### Connecting to MySQL Database

In [1]:
# Install or upgrade the 'jupysql' package for running SQL queries in Jupyter
!pip install jupysql --upgrade -q


In [2]:
# Configure SQL Magic to display all query results without limiting the output
%config SqlMagic.displaylimit = None


In [3]:
# Load the SQL extension to enable SQL queries within the Jupyter notebook

%load_ext sql


In [4]:
# Load the SQL extension for the notebook and connect to the MySQL database
%sql mysql+pymysql://root:salomeK2020!@localhost:3306/md_water_services


### Getting to Know Our Data
*Exploring the Foundational Tables and their Structure*

In [5]:
%%sql 
SHOW Tables

Tables_in_md_water_services
data_dictionary
employee
global_water_access
location
visits
water_quality
water_source
well_pollution


The database contains 8 distinct tables

#### Location Table

In [6]:
%%sql
SELECT
     *
FROM
    location
LIMIT 5

location_id,address,province_name,town_name,location_type
AkHa00000,2 Addis Ababa Road,Akatsi,Harare,Urban
AkHa00001,10 Addis Ababa Road,Akatsi,Harare,Urban
AkHa00002,9 Addis Ababa Road,Akatsi,Harare,Urban
AkHa00003,139 Addis Ababa Road,Akatsi,Harare,Urban
AkHa00004,17 Addis Ababa Road,Akatsi,Harare,Urban


This table has information on a specific location, with an address, the province and town the location is in, and if it's
in a city (Urban) or not.

#### Visits Table

In [7]:
%%sql
SELECT
     *
FROM
    visits
LIMIT 5

record_id,location_id,source_id,time_of_record,visit_count,time_in_queue,assigned_employee_id
0,SoIl32582,SoIl32582224,2021-01-01 09:10:00,1,15,12
1,KiRu28935,KiRu28935224,2021-01-01 09:17:00,1,0,46
2,HaRu19752,HaRu19752224,2021-01-01 09:36:00,1,62,40
3,AkLu01628,AkLu01628224,2021-01-01 09:53:00,1,0,1
4,AkRu03357,AkRu03357224,2021-01-01 10:11:00,1,28,14


Th is a list of location_id, source_id, record_id, and a date and time, so it makes sense that someone (assigned_em-
ployee_id) visited some location (location_id) at some time (time_of_record ) and found a 'source' there (source_id).

#### Water Source Table

In [8]:
%%sql
SELECT
     *
FROM
    water_source
LIMIT 5

source_id,type_of_water_source,number_of_people_served
AkHa00000224,tap_in_home,956
AkHa00001224,tap_in_home_broken,930
AkHa00002224,tap_in_home_broken,486
AkHa00003224,well,364
AkHa00004224,tap_in_home_broken,942


People in Maji Ndogo get water from different water sources

### Dive Into Water Sources
**Understanding Different Sources with SELECT**


*It is important we understand different types of water sources we are dealing with*

In [14]:
# Querring Database to Understand the Unique types of water sources in Maji Ndogo
%%sql
SELECT 
    type_of_water_source
FROM 
    water_source
LIMIT 5

IndentationError: unexpected indent (2989168006.py, line 4)
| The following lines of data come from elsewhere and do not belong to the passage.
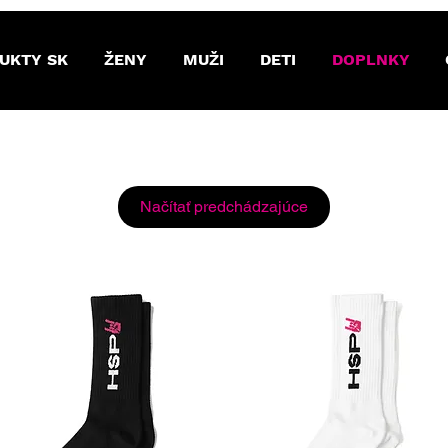
UKTY SK
ŽENY
MUŽI
DETI
DOPLNKY
Načítať predchádzajúce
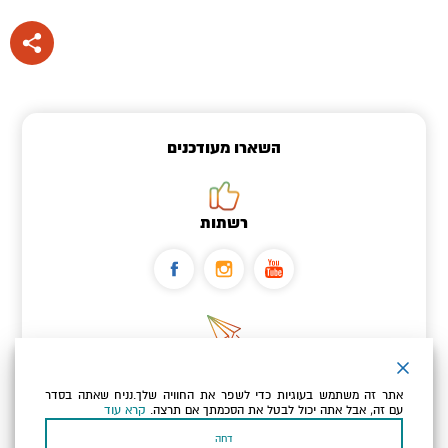
השארו מעודכנים
רשתות
ניוזלטר
אתר זה משתמש בעוגיות כדי לשפר את החוויה שלך.נניח שאתה בסדר
כתובת הדוא"ל שלך
עם זה, אבל אתה יכול לבטל את הסכמתך אם תרצה.
קרא עוד
דחה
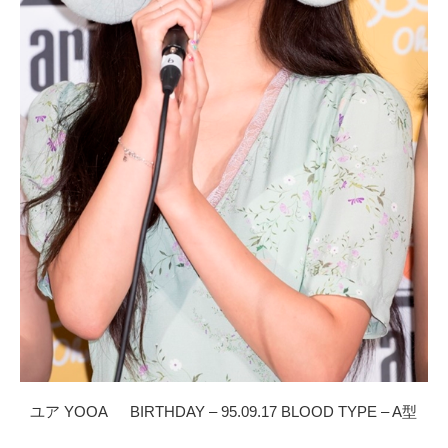
ユア YOOA BIRTHDAY – 95.09.17 BLOOD TYPE – A型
1. River - People collect drinking water along a river. This is an open water source that millions of people use in Maji Ndogo.
2. Well - These sources draw water from underground sources, and are commonly shared by communities. Since these are closed water sources, contamination is much less likely compared to a river.
3. Shared tap - This is a tap in a public area shared by communities.
4. Tap in home - These are taps that are inside the homes of our citizens. On average about 6 people live together in Maji Ndogo, so each of these taps serves about 6 people.
5. Broken tap in home - These are taps that have been installed in a citizen’s home, but the infrastructure connected to that tap is not functional. This can be due to burst pipes, broken pumps or water treatment plants that are not working.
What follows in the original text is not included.